We will filter the VCF using bcftools filter
. We can remove anything with quality call smaller than 30:
# Remove variant site with quality score less than 30. Then remove sites that have a missing genotype call.
bcftools filter --exclude 'QUAL < 30' tmp/calls.vcf | bcftools view -g ^miss > tmp/filtered_calls.vcf
In more serious analyses, it may be important to filter by other parameters.
In the downstream analysis, we only want to look at sites that are:
- snps (-v snps)
- biallelic (-m2 -M2)
- where the minor allele is present in at least one individual (because we do not care for the sites where all individuals are different from the reference, yet equal to each other)
# Select biallelic variant sites that are snps and at least one individual differs from the rest.
bcftools view -v snps -m2 -M2 --min-ac 1:minor tmp/filtered_calls.vcf > tmp/snp.vcf
- How many SNPs does the resulting VCF file have?
- Can you find any other parameters indicating the quality of the site?
- Can you find any other parameters indicating the quality of the variant call for a given individual on a given site?
In this practical we only looked at a subset of the fire ant genome. When calling variants for the entire genome and using hundreds or thousands of samples, the resulting VCF files can end up being very large (reaching terabytes for cancer genomics projects!). It is thus a good idea to compress and index a VCF file. This is typically done using bgzip
(for compression) and tabix
(for indexing - tabix requires the file to be compressed using bgzip
).
# Compress the VCF file using bgzip. This will remove the
# snp.vcf file and produce snp.vcf.gz file in its place.
bgzip tmp/snp.vcf
# Index the compressed VCF file.

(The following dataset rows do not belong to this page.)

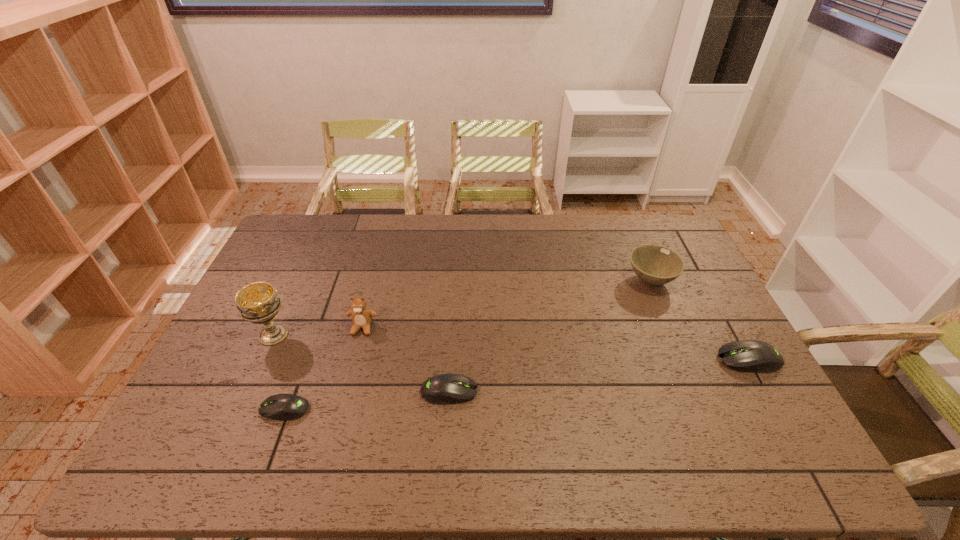 The width and height of the screenshot is (960, 540). Identify the location of teddy bear. (361, 316).

Locate an element on the screen. vacant area situated on the wheel side of the second computer mouse from left to right is located at coordinates (527, 392).

Find the location of `vacant space situated on the wheel side of the rightmost object`. vacant space situated on the wheel side of the rightmost object is located at coordinates (618, 360).

Find the location of `vacant area situated 0.360m on the wheel side of the rightmost object`. vacant area situated 0.360m on the wheel side of the rightmost object is located at coordinates (589, 360).

At what (x,y) coordinates should I click in order to perform the action: click on free space located on the wheel side of the rightmost object. Please return your answer as a coordinate pair (x, y). Looking at the image, I should click on (629, 360).

Where is `free region located 0.070m on the back of the bowl`? free region located 0.070m on the back of the bowl is located at coordinates (638, 252).

Locate an element on the screen. The height and width of the screenshot is (540, 960). vacant space located on the back of the chalice is located at coordinates (304, 266).

The height and width of the screenshot is (540, 960). Find the location of `free point located on the front-facing side of the second tallest object`. free point located on the front-facing side of the second tallest object is located at coordinates (341, 410).

Where is `object that is at the left edge`? The height and width of the screenshot is (540, 960). object that is at the left edge is located at coordinates (258, 302).

Where is `computer mouse at the right edge`? The image size is (960, 540). computer mouse at the right edge is located at coordinates (753, 356).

This will produce a .tbi
# file alongsied snp.vcf.gz file.
tabix tmp/snp.vcf.gz
Now that we have a SNP set, we can copy it to results
directory.
cp tmp/snp.vcf.gz results
cp tmp/snp.vcf.gz.tbi results
Viewing the results using IGV (Integrative Genome Viewer)
In this part of the practical, we will use the software IGV to visualise the alignments and the SNPs we generated, and verify some of the called SNPs.
Copy the BAM and their index files (.bai) to ~/www/igv/data
.
Copy the snp.vcf.gz
and its index file (.tbi) to ~/www/igv/data
.
To visualise them, open IGV by clicking on the IGV link in your personal module page (e.g., bt007.genomicscourse.com).
Here, we use igv.js which is designed to be embedded in web pages and the installation is pre configured to use the assembly (reference.fa
file) you used for variant calling.
- Has bcftools/mpileup recovered the same positions as you would by looking at the alignments with IGV?
- Do you think our filtering was effective?